For one thing, it is misguided to equate “empowerment” of a female lead with simply rendering her into the “male” role. It’s the same “badass chick” trope as the characters of Ellen Ripley in the Alien franchise or Sarah Connor in Terminator 2, and safe to say that none of those movies pass the Bechdel Test either.

But even judging Nochebuena as the action star, her film fails her by not fully committing to the type. Though she successfully completes her mission to return with knowledge of the bad guy’s secret location, she is later persuaded by her husband to doubt her success. She holds her own in her first fight against villain Pepe Leupe, but is able only to flee, and in their next encounter Pepe overpowers and murders her.
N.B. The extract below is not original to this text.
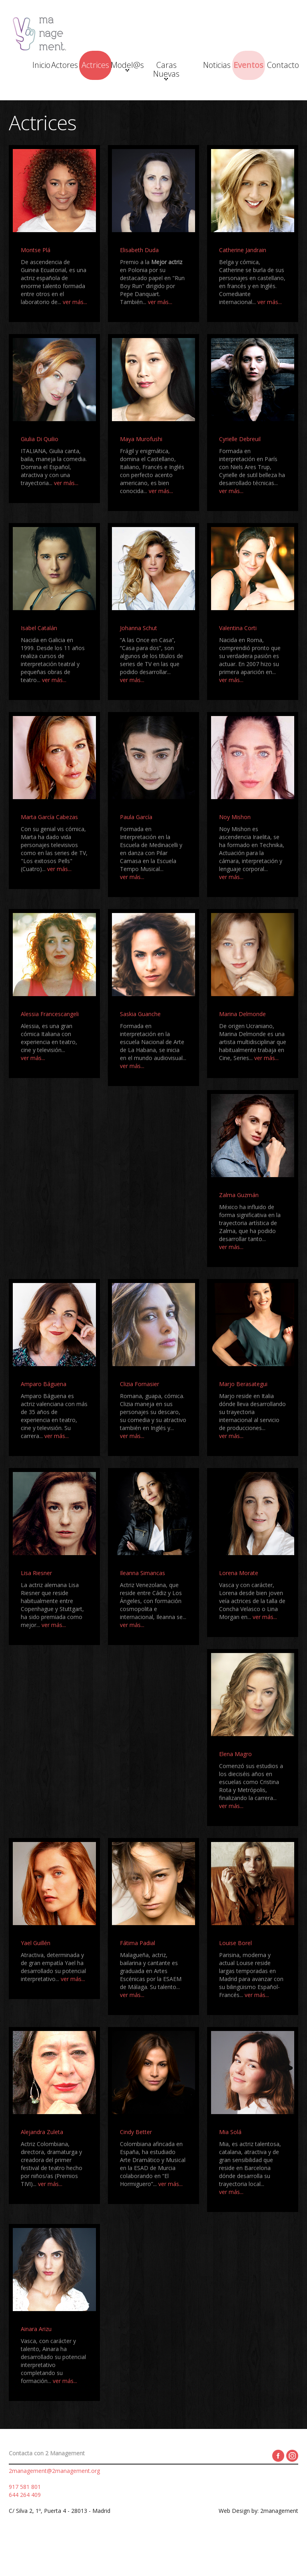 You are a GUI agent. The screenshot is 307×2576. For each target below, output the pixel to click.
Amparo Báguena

The action star would need to be the star of the movie, whereas Nochebuena gets killed off with around a third of the film’s running time left to go, as though her presence was all that was hindering a stock “revenge” plot from ensuing. Admittedly, an obvious flaw of the film is its murkiness about who is its main character. Ostensibly it’s Pepe, but even as an “antihero” it feels creepy to call him a protagonist.

Then there is Nochebuena’s gruesome murder itself, an act of grisly torture undertaken with gusto by… our purported protagonist? Maybe it is clever that Nochebuena’s husband Cisco is made into a literal “ball and chain” by the way Pepe goes about it, but still, from my “grownup” perspective it is disturbing to watch.

You could say that the horrific tone of this scene is effective to convey a serious impact. After all, by this point in the film, we have gotten to know Nochebuena a bit, and about her relationship with Cisco. So when she dies, it is devastating.

Devastating from Cisco’s perspective, that is. The film hardly entices us to empathize with Nochebuena. Wait, is Cisco the protagonist?

Unfortunately, even if the horror is legitimately impactful, its effect is immediately undercut by the outrageously gratuitous escalation of violence that follows, into realms of slapsick comedy and gore, showing the director’s juvenile poor taste.

A quick survey of Andy’s films includes both advancements and regressions. In Bosque we spend a (brief) scene with the remarkable Sra. Verde, a woman of status and wealth, standing against great power and giving aid to the ineffectual male. But we also meet a woman with no name, called only “novia” (girlfriend) who never says a word.

Azucena, the female lead of Sangre y Flores, is much like Mercedes, a damsel in distress, explicit object of the male protagonist’s desire, and pawn of the villain.

Of all the actresses in the Kropa Spanish Videos, it is Erin File who gets the plum roles, always stealing the scene, and speaking only francés, no español.